§ EXERCISE OBJECTIVE: The listing that follows should be reproduced exactly, line for line.

§ AVAILABLE DATA:
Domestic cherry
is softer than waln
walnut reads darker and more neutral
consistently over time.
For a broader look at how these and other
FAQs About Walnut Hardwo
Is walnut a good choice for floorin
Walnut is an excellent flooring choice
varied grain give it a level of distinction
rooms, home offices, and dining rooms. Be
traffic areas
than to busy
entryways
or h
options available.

§ TASK SOLUTION:
Domestic cherry
is softer than waln
walnut reads darker and more neutral
consistently over time.
For a broader look at how these and other
FAQs About Walnut Hardwo
Is walnut a good choice for floorin
Walnut is an excellent flooring choice
varied grain give it a level of distinction
rooms, home offices, and dining rooms. Be
traffic areas
than to busy
entryways
or h
options available.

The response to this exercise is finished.